Extending MapMan Ontology to Tobacco for Visualization of Gene Expression

Maurice HT Ling 1, Roel C Rabara 2, Prateek Tripathi 2, Paul J Rushton 2, Steven X Ge 1
PMCID: PMC3583537  NIHMSID: NIHMS414051  PMID: 23457664

Abstract

Microarrays are a large-scale expression profiling method which has been used to study the transcriptome of plants under various environmental conditions. However, manual inspection of microarray data is difficult at the genome level because of the large number of genes (normally at least 30,000) and the many different processes that occur within any given plant.
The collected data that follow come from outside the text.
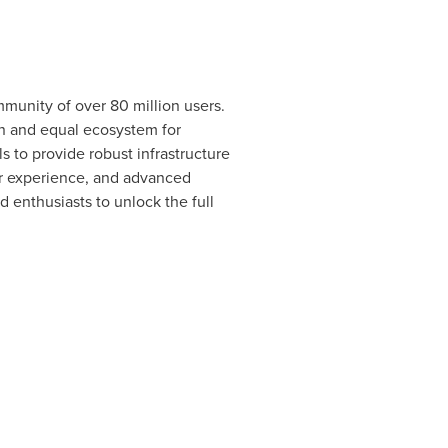
munity of over 80 million users.
en and equal ecosystem for
s to provide robust infrastructure
er experience, and advanced
d enthusiasts to unlock the full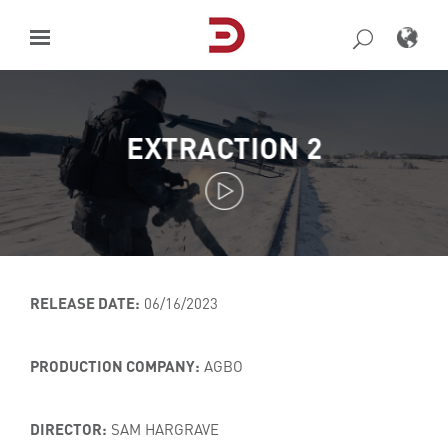
Skip
to
content
EXTRACTION 2
RELEASE DATE:
06/16/2023
PRODUCTION COMPANY:
AGBO
DIRECTOR:
SAM HARGRAVE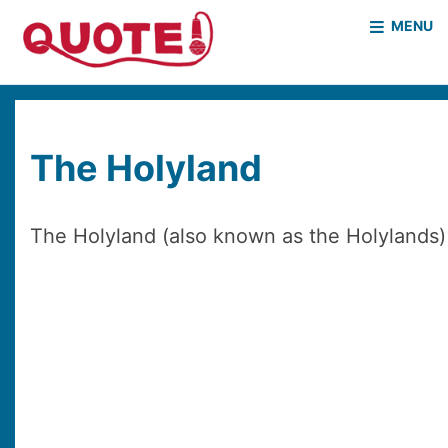
MENU
HOME
WHO WE ARE
WHAT WE DO
CASE STUDIES
The Holyland
NEWS & EVENTS
COVID PROJECT
MOTHER & BABY HOMES
The Holyland (also known as the Holylands) i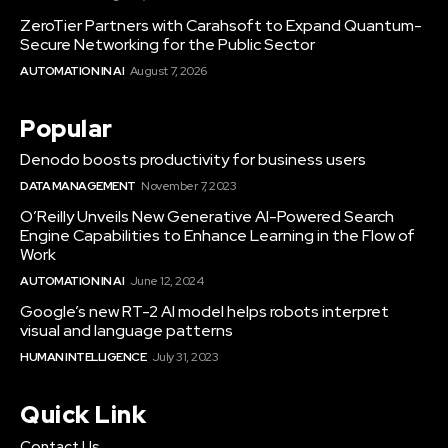
ZeroTier Partners with Carahsoft to Expand Quantum-
Secure Networking for the Public Sector
AUTOMATION IN AI
August 7, 2026
Popular
Denodo boosts productivity for business users
DATA MANAGEMENT
November 7, 2023
O’Reilly Unveils New Generative AI-Powered Search
Engine Capabilities to Enhance Learning in the Flow of
Work
AUTOMATION IN AI
June 12, 2024
Google’s new RT-2 AI model helps robots interpret
visual and language patterns
HUMAN INTELLIGENCE
July 31, 2023
Quick Link
Contact Us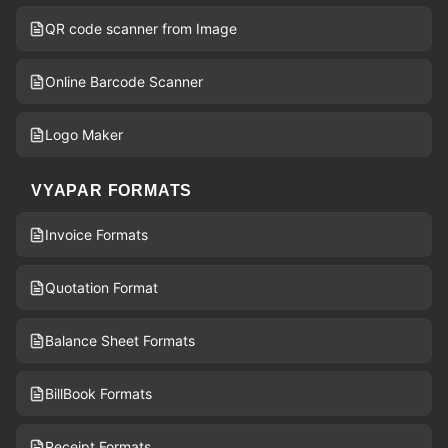
QR code scanner from Image
Online Barcode Scanner
Logo Maker
VYAPAR FORMATS
Invoice Formats
Quotation Format
Balance Sheet Formats
BillBook Formats
Receipt Formats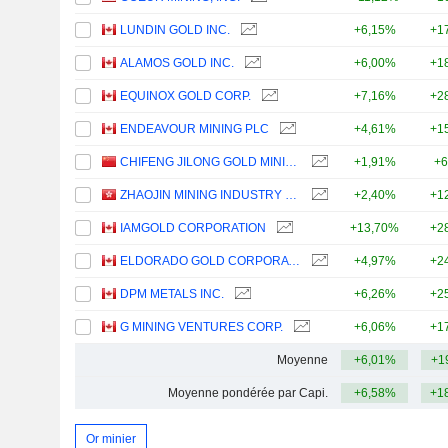
LUNDIN GOLD INC.
+6,15%
+1
ALAMOS GOLD INC.
+6,00%
+1
EQUINOX GOLD CORP.
+7,16%
+2
ENDEAVOUR MINING PLC
+4,61%
+1
CHIFENG JILONG GOLD MINING GROUP LIMITED
+1,91%
+6
ZHAOJIN MINING INDUSTRY COMPANY LIMITED
+2,40%
+1
IAMGOLD CORPORATION
+13,70%
+2
ELDORADO GOLD CORPORATION
+4,97%
+2
DPM METALS INC.
+6,26%
+2
G MINING VENTURES CORP.
+6,06%
+1
Moyenne
+6,01%
+1
Moyenne pondérée par Capi.
+6,58%
+1
Or minier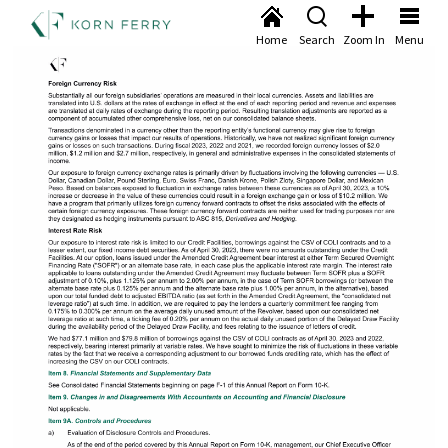
Home
Search
Zoom In
Menu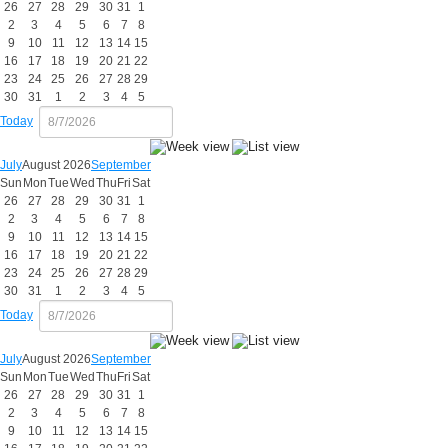
26
27
28
29
30
31
1
2
3
4
5
6
7
8
9
10
11
12
13
14
15
16
17
18
19
20
21
22
23
24
25
26
27
28
29
30
31
1
2
3
4
5
Today
July
August 2026
September
Sun
Mon
Tue
Wed
Thu
Fri
Sat
26
27
28
29
30
31
1
2
3
4
5
6
7
8
9
10
11
12
13
14
15
16
17
18
19
20
21
22
23
24
25
26
27
28
29
30
31
1
2
3
4
5
Today
July
August 2026
September
Sun
Mon
Tue
Wed
Thu
Fri
Sat
26
27
28
29
30
31
1
2
3
4
5
6
7
8
9
10
11
12
13
14
15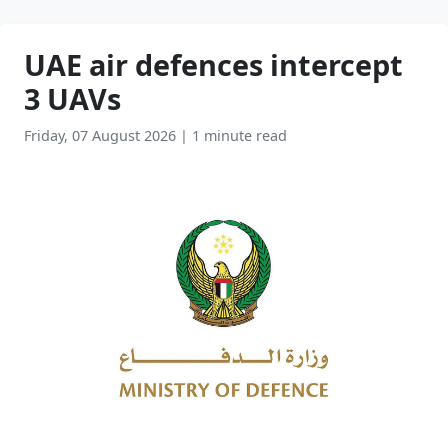
UAE air defences intercept
3 UAVs
Friday, 07 August 2026
|
1 minute read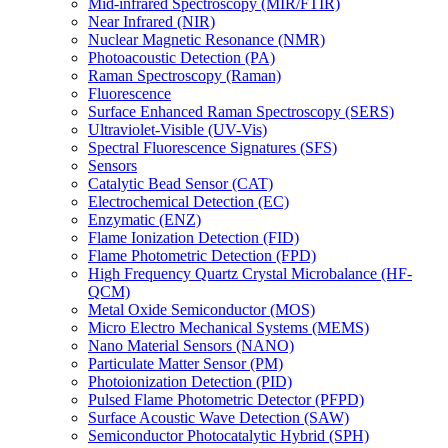
Mid-infrared Spectroscopy (MIR/FTIR)
Near Infrared (NIR)
Nuclear Magnetic Resonance (NMR)
Photoacoustic Detection (PA)
Raman Spectroscopy (Raman)
Fluorescence
Surface Enhanced Raman Spectroscopy (SERS)
Ultraviolet-Visible (UV-Vis)
Spectral Fluorescence Signatures (SFS)
Sensors
Catalytic Bead Sensor (CAT)
Electrochemical Detection (EC)
Enzymatic (ENZ)
Flame Ionization Detection (FID)
Flame Photometric Detection (FPD)
High Frequency Quartz Crystal Microbalance (HF-
QCM)
Metal Oxide Semiconductor (MOS)
Micro Electro Mechanical Systems (MEMS)
Nano Material Sensors (NANO)
Particulate Matter Sensor (PM)
Photoionization Detection (PID)
Pulsed Flame Photometric Detector (PFPD)
Surface Acoustic Wave Detection (SAW)
Semiconductor Photocatalytic Hybrid (SPH)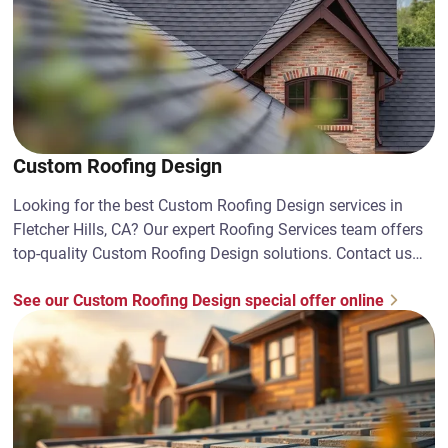
Custom Roofing Design
Looking for the best Custom Roofing Design services in
Fletcher Hills, CA? Our expert Roofing Services team offers
top-quality Custom Roofing Design solutions. Contact us
today!
See our Custom Roofing Design special offer online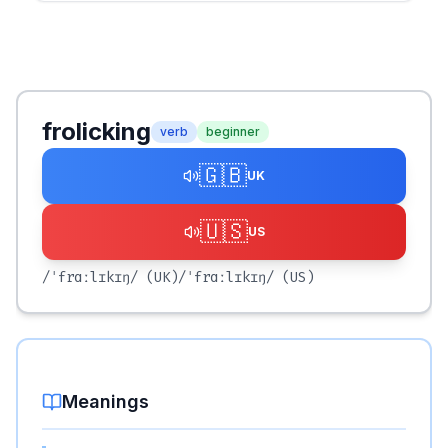
frolicking
verb
beginner
🇬🇧
UK
🇺🇸
US
/ˈfrɑːlɪkɪŋ/
(UK)
/ˈfrɑːlɪkɪŋ/
(US)
Meanings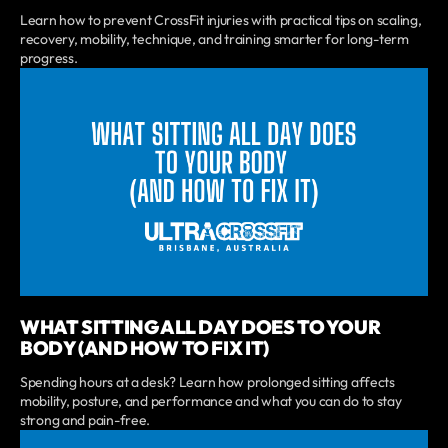
Learn how to prevent CrossFit injuries with practical tips on scaling,
recovery, mobility, technique, and training smarter for long-term
progress.
WHAT SITTING ALL DAY DOES TO YOUR
BODY (AND HOW TO FIX IT)
Spending hours at a desk? Learn how prolonged sitting affects
mobility, posture, and performance and what you can do to stay
strong and pain-free.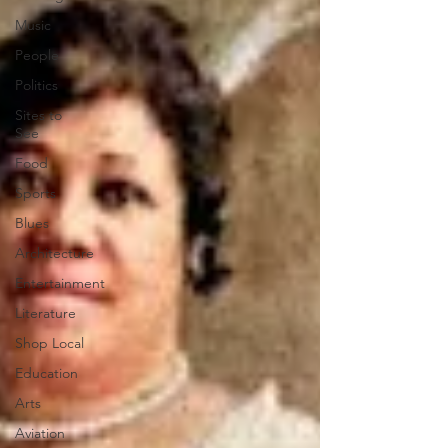
Music
People
Politics
Sites to
See
Food
Sports
Blues
Architecture
Entertainment
Literature
Shop Local
Education
Arts
Aviation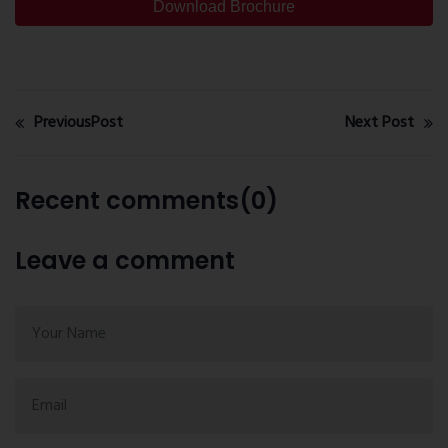
Download Brochure
PreviousPost
Next Post
Recent comments(0)
Leave a comment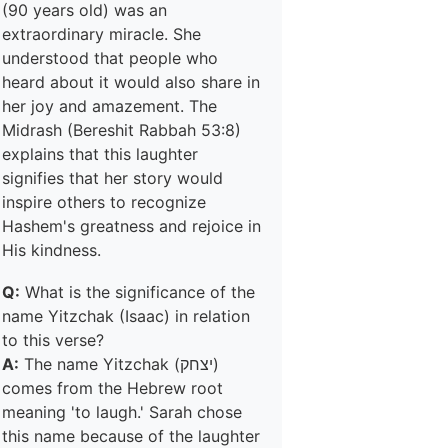
(90 years old) was an
extraordinary miracle. She
understood that people who
heard about it would also share in
her joy and amazement. The
Midrash (Bereshit Rabbah 53:8)
explains that this laughter
signifies that her story would
inspire others to recognize
Hashem's greatness and rejoice in
His kindness.
Q:
What is the significance of the
name Yitzchak (Isaac) in relation
to this verse?
A:
The name Yitzchak (יצחק)
comes from the Hebrew root
meaning 'to laugh.' Sarah chose
this name because of the laughter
MapMan software, which was initially developed to visualize microarray data for Arabidopsis, has been adapted to other plant species by mapping other species onto MapMan ontology. This paper provides a detailed procedure and the relevant computing codes to generate a MapMan ontology mapping file for tobacco (Nicotiana tabacum L.) using potato and Arabidopsis as intermediates. The mapping file can be used directly with our custom made NimbleGen oligoarray, that contains gene sequences from both the tobacco gene space sequence and the tobacco gene index 4 (NTGI4) collection of ESTs. The generated data set will be informative for scientists working on tobacco as their model plant by providing a MapMan ontology mapping file to tobacco, homology between tobacco coding sequences and that of potato and Arabidopsis, as well as adapting our procedure and codes for other plant species where the complete genome is not yet available.

Introduction

Plants, being sessile organisms, must react and acclimatize to abiotic stresses to survive in various environmental conditions. Plants have developed various stress tolerance mechanisms, such as physiological and biochemical alterations, that result in adaptive or morphological changes. In crop production, understanding how cultivated crops respond to abiotic stress is crucial in developing new varieties that could tolerate stress without affecting potential yield. With the rapid development of technologies for functional genomics research, comprehensive analyses at the mRNA, protein and metabolites level has become possible. This is leading to increased understanding of the complex regulatory networks associated with stress adaptation and tolerance [1].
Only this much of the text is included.